## [STORED DATA]
'''

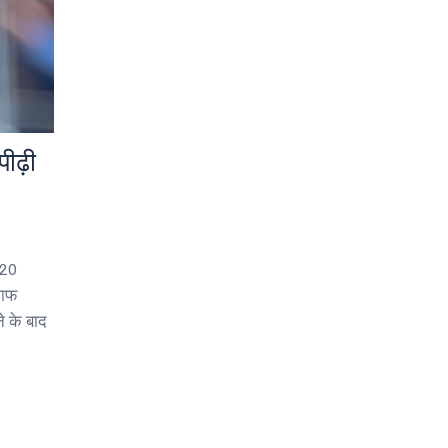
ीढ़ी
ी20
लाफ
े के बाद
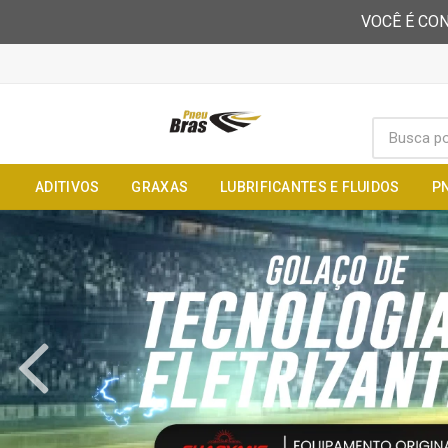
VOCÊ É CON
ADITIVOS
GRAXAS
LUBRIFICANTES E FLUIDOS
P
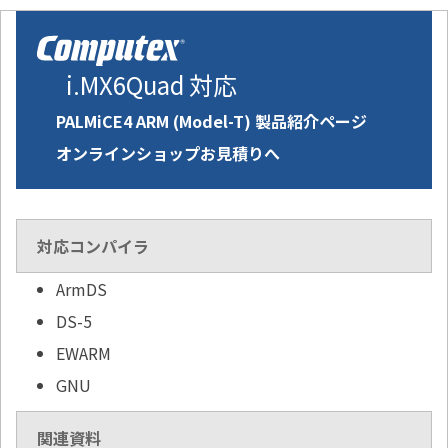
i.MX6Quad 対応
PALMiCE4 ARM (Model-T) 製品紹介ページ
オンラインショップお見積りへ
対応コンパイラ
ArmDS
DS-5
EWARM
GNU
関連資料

'''
'''

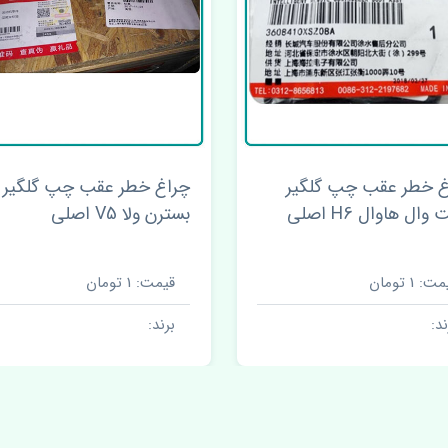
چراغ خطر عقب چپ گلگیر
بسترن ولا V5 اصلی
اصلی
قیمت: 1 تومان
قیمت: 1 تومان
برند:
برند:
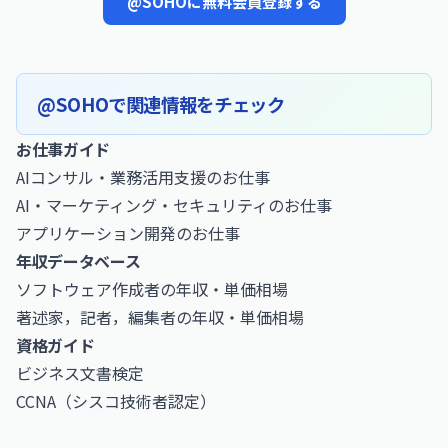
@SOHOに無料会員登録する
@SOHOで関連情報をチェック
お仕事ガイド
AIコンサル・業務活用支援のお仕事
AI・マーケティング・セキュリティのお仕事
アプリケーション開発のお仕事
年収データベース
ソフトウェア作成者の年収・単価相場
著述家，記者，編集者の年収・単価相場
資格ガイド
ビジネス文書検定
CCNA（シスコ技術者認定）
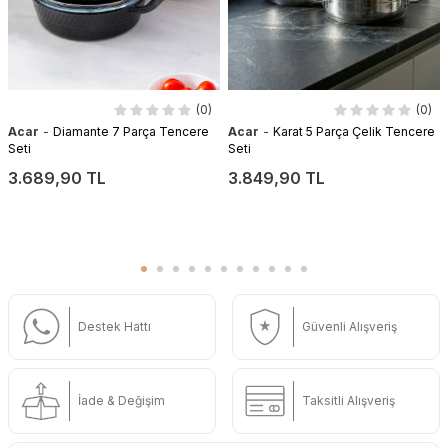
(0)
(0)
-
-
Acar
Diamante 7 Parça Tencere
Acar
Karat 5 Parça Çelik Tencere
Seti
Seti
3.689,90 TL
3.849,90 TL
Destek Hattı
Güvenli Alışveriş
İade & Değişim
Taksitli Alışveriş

'''
'''

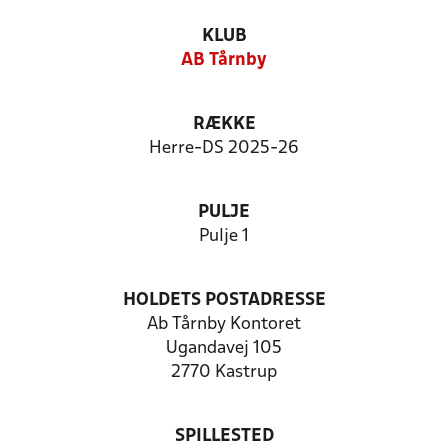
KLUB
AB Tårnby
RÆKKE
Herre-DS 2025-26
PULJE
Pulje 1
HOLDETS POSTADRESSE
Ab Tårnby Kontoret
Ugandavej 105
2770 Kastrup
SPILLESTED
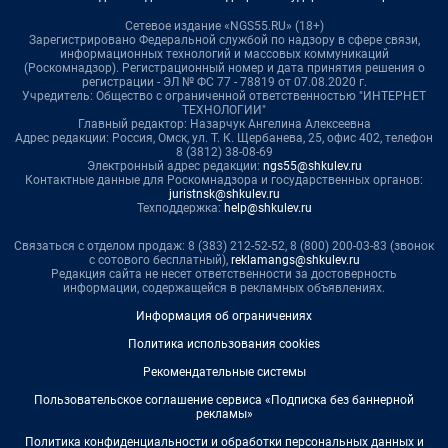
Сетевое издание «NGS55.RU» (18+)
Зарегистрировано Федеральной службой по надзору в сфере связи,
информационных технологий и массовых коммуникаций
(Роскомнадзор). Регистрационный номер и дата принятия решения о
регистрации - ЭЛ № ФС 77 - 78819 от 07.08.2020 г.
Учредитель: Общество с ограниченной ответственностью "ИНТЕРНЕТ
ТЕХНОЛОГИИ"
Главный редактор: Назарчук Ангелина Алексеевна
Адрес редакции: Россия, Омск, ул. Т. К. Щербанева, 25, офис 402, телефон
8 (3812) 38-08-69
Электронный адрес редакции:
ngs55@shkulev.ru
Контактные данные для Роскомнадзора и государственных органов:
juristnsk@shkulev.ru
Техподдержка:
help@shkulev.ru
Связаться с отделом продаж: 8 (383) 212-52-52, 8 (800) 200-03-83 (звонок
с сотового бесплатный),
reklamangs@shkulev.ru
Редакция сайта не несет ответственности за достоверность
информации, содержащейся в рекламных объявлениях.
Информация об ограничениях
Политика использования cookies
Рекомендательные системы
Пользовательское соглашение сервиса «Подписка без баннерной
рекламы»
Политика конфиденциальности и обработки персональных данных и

'''

## [PROBLEM DETAILS]
Take the entries above and copy out all lines with the string "単価相場".

## [SOLVED EXERCISE]
ソフトウェア作成者の年収・単価相場
著述家，記者，編集者の年収・単価相場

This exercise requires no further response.